Retype the whole listing exactly.

# # # #

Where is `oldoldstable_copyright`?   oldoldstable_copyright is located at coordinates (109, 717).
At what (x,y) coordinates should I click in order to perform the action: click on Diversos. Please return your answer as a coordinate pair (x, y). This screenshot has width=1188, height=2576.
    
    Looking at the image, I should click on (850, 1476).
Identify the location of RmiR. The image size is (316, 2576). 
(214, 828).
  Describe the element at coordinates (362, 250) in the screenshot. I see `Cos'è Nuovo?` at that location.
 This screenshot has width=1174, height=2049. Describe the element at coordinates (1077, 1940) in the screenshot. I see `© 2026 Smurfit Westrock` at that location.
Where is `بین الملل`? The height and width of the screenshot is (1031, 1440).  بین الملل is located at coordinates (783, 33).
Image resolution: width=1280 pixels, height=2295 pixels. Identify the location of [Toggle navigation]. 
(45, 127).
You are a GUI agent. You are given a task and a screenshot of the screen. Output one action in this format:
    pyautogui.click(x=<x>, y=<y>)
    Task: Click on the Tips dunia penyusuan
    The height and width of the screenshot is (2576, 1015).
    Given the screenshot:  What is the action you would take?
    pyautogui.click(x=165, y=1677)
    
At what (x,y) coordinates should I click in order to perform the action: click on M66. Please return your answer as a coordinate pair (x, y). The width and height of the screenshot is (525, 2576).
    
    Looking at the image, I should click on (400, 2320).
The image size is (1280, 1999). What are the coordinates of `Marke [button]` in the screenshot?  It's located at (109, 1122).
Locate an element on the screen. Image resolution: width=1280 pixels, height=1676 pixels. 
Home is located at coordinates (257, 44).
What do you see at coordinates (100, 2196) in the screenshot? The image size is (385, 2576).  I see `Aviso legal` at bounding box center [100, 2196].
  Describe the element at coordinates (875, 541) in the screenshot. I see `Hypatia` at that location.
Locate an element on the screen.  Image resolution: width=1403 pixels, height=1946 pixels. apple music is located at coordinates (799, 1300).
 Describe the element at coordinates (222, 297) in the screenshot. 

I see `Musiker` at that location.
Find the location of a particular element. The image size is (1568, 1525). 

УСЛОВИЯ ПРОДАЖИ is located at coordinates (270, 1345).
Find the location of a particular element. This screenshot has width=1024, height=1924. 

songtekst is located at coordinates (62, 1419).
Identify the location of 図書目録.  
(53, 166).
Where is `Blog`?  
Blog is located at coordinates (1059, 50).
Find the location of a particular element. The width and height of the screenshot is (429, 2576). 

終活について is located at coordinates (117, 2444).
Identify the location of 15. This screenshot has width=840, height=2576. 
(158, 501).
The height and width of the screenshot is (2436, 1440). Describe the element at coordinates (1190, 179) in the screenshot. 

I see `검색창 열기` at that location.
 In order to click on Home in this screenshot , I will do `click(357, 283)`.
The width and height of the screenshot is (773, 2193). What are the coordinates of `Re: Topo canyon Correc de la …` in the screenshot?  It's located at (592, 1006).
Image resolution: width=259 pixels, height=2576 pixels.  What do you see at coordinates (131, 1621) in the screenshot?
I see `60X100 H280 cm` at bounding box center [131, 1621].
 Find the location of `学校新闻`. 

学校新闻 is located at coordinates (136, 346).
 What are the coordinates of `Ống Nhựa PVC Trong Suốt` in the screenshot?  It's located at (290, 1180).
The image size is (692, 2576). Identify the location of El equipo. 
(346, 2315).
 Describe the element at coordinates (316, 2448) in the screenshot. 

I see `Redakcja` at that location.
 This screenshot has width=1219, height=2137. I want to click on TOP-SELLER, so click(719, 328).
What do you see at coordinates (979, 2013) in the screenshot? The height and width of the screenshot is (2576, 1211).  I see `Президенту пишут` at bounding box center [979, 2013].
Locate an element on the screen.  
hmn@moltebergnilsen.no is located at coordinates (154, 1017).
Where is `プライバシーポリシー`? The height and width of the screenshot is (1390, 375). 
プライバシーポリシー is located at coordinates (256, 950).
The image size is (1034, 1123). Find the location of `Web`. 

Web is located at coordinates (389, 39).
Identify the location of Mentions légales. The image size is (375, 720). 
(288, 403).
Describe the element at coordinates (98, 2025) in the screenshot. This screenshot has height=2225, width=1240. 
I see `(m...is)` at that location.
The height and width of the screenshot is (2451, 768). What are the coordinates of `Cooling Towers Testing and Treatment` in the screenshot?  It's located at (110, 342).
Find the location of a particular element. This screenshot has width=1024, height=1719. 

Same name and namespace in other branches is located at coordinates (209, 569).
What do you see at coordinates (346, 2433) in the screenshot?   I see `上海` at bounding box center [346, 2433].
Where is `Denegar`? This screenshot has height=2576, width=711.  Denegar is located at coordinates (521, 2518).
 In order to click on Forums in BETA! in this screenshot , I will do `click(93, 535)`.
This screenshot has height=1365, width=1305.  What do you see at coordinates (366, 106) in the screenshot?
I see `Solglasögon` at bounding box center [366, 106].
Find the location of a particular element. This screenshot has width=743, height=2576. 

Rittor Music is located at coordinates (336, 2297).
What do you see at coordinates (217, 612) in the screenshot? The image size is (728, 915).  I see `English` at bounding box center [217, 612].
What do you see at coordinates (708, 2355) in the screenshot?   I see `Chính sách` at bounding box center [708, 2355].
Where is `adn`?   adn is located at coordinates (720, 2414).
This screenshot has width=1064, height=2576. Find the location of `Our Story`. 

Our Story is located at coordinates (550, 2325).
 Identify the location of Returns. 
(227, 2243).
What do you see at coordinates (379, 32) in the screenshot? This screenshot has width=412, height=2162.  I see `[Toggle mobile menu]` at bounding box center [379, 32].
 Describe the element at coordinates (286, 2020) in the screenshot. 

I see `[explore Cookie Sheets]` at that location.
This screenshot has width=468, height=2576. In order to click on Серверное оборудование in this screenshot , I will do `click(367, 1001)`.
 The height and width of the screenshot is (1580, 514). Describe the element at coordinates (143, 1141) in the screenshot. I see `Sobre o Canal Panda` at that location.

# # # #

Answer below →
Where is `oldoldstable_copyright`?   oldoldstable_copyright is located at coordinates (109, 717).
At what (x,y) coordinates should I click in order to perform the action: click on Diversos. Please return your answer as a coordinate pair (x, y). This screenshot has width=1188, height=2576.
    
    Looking at the image, I should click on (850, 1476).
Identify the location of RmiR. The image size is (316, 2576). 
(214, 828).
  Describe the element at coordinates (362, 250) in the screenshot. I see `Cos'è Nuovo?` at that location.
 This screenshot has width=1174, height=2049. Describe the element at coordinates (1077, 1940) in the screenshot. I see `© 2026 Smurfit Westrock` at that location.
Where is `بین الملل`? The height and width of the screenshot is (1031, 1440).  بین الملل is located at coordinates (783, 33).
Image resolution: width=1280 pixels, height=2295 pixels. Identify the location of [Toggle navigation]. 
(45, 127).
You are a GUI agent. You are given a task and a screenshot of the screen. Output one action in this format:
    pyautogui.click(x=<x>, y=<y>)
    Task: Click on the Tips dunia penyusuan
    The height and width of the screenshot is (2576, 1015).
    Given the screenshot:  What is the action you would take?
    pyautogui.click(x=165, y=1677)
    
At what (x,y) coordinates should I click in order to perform the action: click on M66. Please return your answer as a coordinate pair (x, y). The width and height of the screenshot is (525, 2576).
    
    Looking at the image, I should click on (400, 2320).
The image size is (1280, 1999). What are the coordinates of `Marke [button]` in the screenshot?  It's located at (109, 1122).
Locate an element on the screen. Image resolution: width=1280 pixels, height=1676 pixels. 
Home is located at coordinates (257, 44).
What do you see at coordinates (100, 2196) in the screenshot? The image size is (385, 2576).  I see `Aviso legal` at bounding box center [100, 2196].
  Describe the element at coordinates (875, 541) in the screenshot. I see `Hypatia` at that location.
Locate an element on the screen.  Image resolution: width=1403 pixels, height=1946 pixels. apple music is located at coordinates (799, 1300).
 Describe the element at coordinates (222, 297) in the screenshot. 

I see `Musiker` at that location.
Find the location of a particular element. The image size is (1568, 1525). 

УСЛОВИЯ ПРОДАЖИ is located at coordinates (270, 1345).
Find the location of a particular element. This screenshot has width=1024, height=1924. 

songtekst is located at coordinates (62, 1419).
Identify the location of 図書目録.  
(53, 166).
Where is `Blog`?  
Blog is located at coordinates (1059, 50).
Find the location of a particular element. The width and height of the screenshot is (429, 2576). 

終活について is located at coordinates (117, 2444).
Identify the location of 15. This screenshot has width=840, height=2576. 
(158, 501).
The height and width of the screenshot is (2436, 1440). Describe the element at coordinates (1190, 179) in the screenshot. 

I see `검색창 열기` at that location.
 In order to click on Home in this screenshot , I will do `click(357, 283)`.
The width and height of the screenshot is (773, 2193). What are the coordinates of `Re: Topo canyon Correc de la …` in the screenshot?  It's located at (592, 1006).
Image resolution: width=259 pixels, height=2576 pixels.  What do you see at coordinates (131, 1621) in the screenshot?
I see `60X100 H280 cm` at bounding box center [131, 1621].
 Find the location of `学校新闻`. 

学校新闻 is located at coordinates (136, 346).
 What are the coordinates of `Ống Nhựa PVC Trong Suốt` in the screenshot?  It's located at (290, 1180).
The image size is (692, 2576). Identify the location of El equipo. 
(346, 2315).
 Describe the element at coordinates (316, 2448) in the screenshot. 

I see `Redakcja` at that location.
 This screenshot has width=1219, height=2137. I want to click on TOP-SELLER, so click(719, 328).
What do you see at coordinates (979, 2013) in the screenshot? The height and width of the screenshot is (2576, 1211).  I see `Президенту пишут` at bounding box center [979, 2013].
Locate an element on the screen.  
hmn@moltebergnilsen.no is located at coordinates (154, 1017).
Where is `プライバシーポリシー`? The height and width of the screenshot is (1390, 375). 
プライバシーポリシー is located at coordinates (256, 950).
The image size is (1034, 1123). Find the location of `Web`. 

Web is located at coordinates (389, 39).
Identify the location of Mentions légales. The image size is (375, 720). 
(288, 403).
Describe the element at coordinates (98, 2025) in the screenshot. This screenshot has height=2225, width=1240. 
I see `(m...is)` at that location.
The height and width of the screenshot is (2451, 768). What are the coordinates of `Cooling Towers Testing and Treatment` in the screenshot?  It's located at (110, 342).
Find the location of a particular element. This screenshot has width=1024, height=1719. 

Same name and namespace in other branches is located at coordinates (209, 569).
What do you see at coordinates (346, 2433) in the screenshot?   I see `上海` at bounding box center [346, 2433].
Where is `Denegar`? This screenshot has height=2576, width=711.  Denegar is located at coordinates (521, 2518).
 In order to click on Forums in BETA! in this screenshot , I will do `click(93, 535)`.
This screenshot has height=1365, width=1305.  What do you see at coordinates (366, 106) in the screenshot?
I see `Solglasögon` at bounding box center [366, 106].
Find the location of a particular element. This screenshot has width=743, height=2576. 

Rittor Music is located at coordinates (336, 2297).
What do you see at coordinates (217, 612) in the screenshot? The image size is (728, 915).  I see `English` at bounding box center [217, 612].
What do you see at coordinates (708, 2355) in the screenshot?   I see `Chính sách` at bounding box center [708, 2355].
Where is `adn`?   adn is located at coordinates (720, 2414).
This screenshot has width=1064, height=2576. Find the location of `Our Story`. 

Our Story is located at coordinates (550, 2325).
 Identify the location of Returns. 
(227, 2243).
What do you see at coordinates (379, 32) in the screenshot? This screenshot has width=412, height=2162.  I see `[Toggle mobile menu]` at bounding box center [379, 32].
 Describe the element at coordinates (286, 2020) in the screenshot. 

I see `[explore Cookie Sheets]` at that location.
This screenshot has width=468, height=2576. In order to click on Серверное оборудование in this screenshot , I will do `click(367, 1001)`.
 The height and width of the screenshot is (1580, 514). Describe the element at coordinates (143, 1141) in the screenshot. I see `Sobre o Canal Panda` at that location.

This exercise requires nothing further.